HealthMental Health

Four Degrees of Stress

Stresses are a real scourge of our time. They lie in wait for us everywhere: at work, in transport, in public places and even at home. But, as psychologists say, not the stress itself is terrible, but its inability to resist it.


Stress is always stress. As stress develops, so does tension. Psychologists distinguish four degrees of stress. The first degree is attention, activity. This is a very useful degree of stress, helping a person to concentrate and gather. It is not necessary to struggle with such tension.
The second degree is a stronger tension, for which more pronounced shifts and changes in the psyche are characteristic. When stress enters the second stage, all physiological processes are reconstructed in such a way as to help a person at any cost to solve the problem that has arisen. Such a reaction is very important in overcoming a critical situation.
But if the situation is not overcome, stress becomes the third degree of stress. At the third degree, all reactions become opposite to those at the second degree: oppression appears, reactions become slow, and energy resources are depleted. That is why the third degree of stress with prolonged exposure is very harmful to the body.
Psychologists note that in this state, a person needs support and participation especially. First of all, this participation should come from family members. They should help a person either overcome his problem, or at the time give up on her decision to give a breather to the body.

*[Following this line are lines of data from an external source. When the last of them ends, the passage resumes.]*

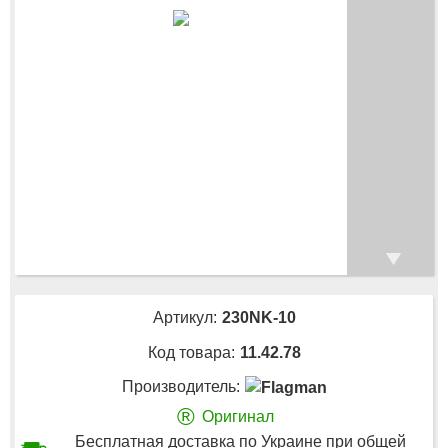
Артикул:
230NK-10
Код товара:
11.42.78
Производитель:
®
Оригинал
Бесплатная доставка по Украине при общей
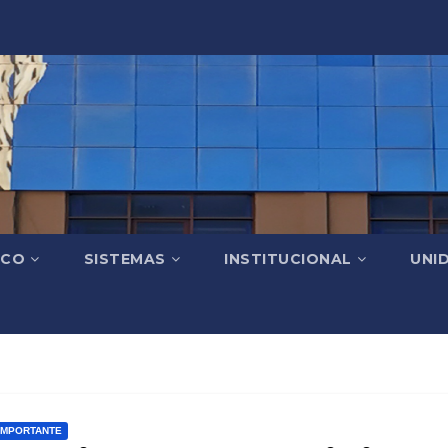
ICO
SISTEMAS
INSTITUCIONAL
UNI
IMPORTANTE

In the case when the urgency of the problem does not disappear, a fourth degree of stress may develop, which is already a neurosis. Manifestations of a neurosis can be many-sided: it can be masked by pains in the heart, stomach, increased or increased pressure, headache. Often a person with a neurosis, unaware of his illness, starts addressing various specialists who do not find anything from him. At best, they begin to treat manifestations of neurosis, and not the disease itself, which requires serious psychotherapy. It is the task of the psychotherapist to rid the patient of the unsolved problem that caused the overstraining, which led to the development of neurosis. Otherwise, such means as hypnosis, autogenic training and medications will only calm the patient, but not resolve his inner conflict.